|Name:||Fusili w/ Bacon and Gorgonzola||Contributor:||Relaena|
|Description:||Fusili with Bacon and Gorgonzola||Posted:||1999-04-06|
|Key words:||fusili, bacon, gorgonzola||Category:||Main Dishes|
|Ingredients:||10 slices of bacon, cut into 1" pieces
1 large red or yellow bell pepper
1 c chopped onion
1 16-oz package fusili pasta
1 c grated Gorgonzola cheese
1 c grated Mozzarella cheese (Fontina would have been even better)
6 Tbsp butter, cut into pieces, room temperature
1/2 package of frozen chopped spinach
1/3 c chopped toasted walnuts
3 Tbsp chopped fresh chives
|Preparation:||Start pasta water to boil in a large pot. Meanwhile, cook bacon in heavy large skillet until crisp. Drain on paper towels. Pour off all but 3 tablespoons of drippings, add bell pepper and onions and saute until tender. Drain fat off peppers and onions; set veggies aside.

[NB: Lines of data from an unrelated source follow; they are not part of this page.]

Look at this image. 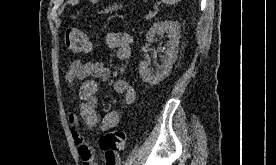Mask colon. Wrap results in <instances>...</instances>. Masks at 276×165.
Here are the masks:
<instances>
[{"instance_id":"5ec220e1","label":"colon","mask_w":276,"mask_h":165,"mask_svg":"<svg viewBox=\"0 0 276 165\" xmlns=\"http://www.w3.org/2000/svg\"><path fill=\"white\" fill-rule=\"evenodd\" d=\"M66 48L73 53H83L90 50V41L87 35L79 28L71 27L65 32ZM127 143V134L124 131L107 132L100 138V147L109 157L121 152Z\"/></svg>"}]
</instances>
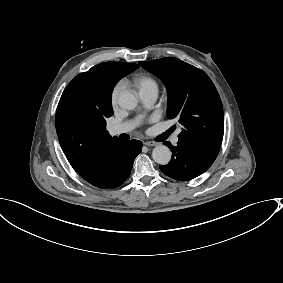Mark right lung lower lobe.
<instances>
[{
  "label": "right lung lower lobe",
  "mask_w": 283,
  "mask_h": 283,
  "mask_svg": "<svg viewBox=\"0 0 283 283\" xmlns=\"http://www.w3.org/2000/svg\"><path fill=\"white\" fill-rule=\"evenodd\" d=\"M141 149V141H121L96 158L86 170L79 174L98 188L118 187L130 176L134 159Z\"/></svg>",
  "instance_id": "98d812e1"
}]
</instances>
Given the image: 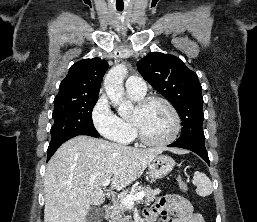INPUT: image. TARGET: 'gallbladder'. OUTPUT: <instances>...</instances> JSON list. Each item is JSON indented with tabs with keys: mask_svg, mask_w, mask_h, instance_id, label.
Wrapping results in <instances>:
<instances>
[{
	"mask_svg": "<svg viewBox=\"0 0 257 222\" xmlns=\"http://www.w3.org/2000/svg\"><path fill=\"white\" fill-rule=\"evenodd\" d=\"M104 218L103 209L97 206H91L86 216V222H102Z\"/></svg>",
	"mask_w": 257,
	"mask_h": 222,
	"instance_id": "bac80fb5",
	"label": "gallbladder"
}]
</instances>
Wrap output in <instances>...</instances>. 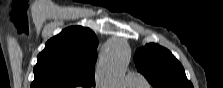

When water is boiling, cook pasta, about 7 minutes for al dente. The moment pasta is done, drain quickly. Place butter into the bottom of the same pot you cooked pasta in. Pour in half the pasta, half the cheese, the rest of the pasta, and top with the rest of the cheese. Stir very well until butter and cheeses melt and coat the pasta evenly.
Gently fold in spinach, bacon and sauteed peppers/onions. Top each portion with walnuts and chives.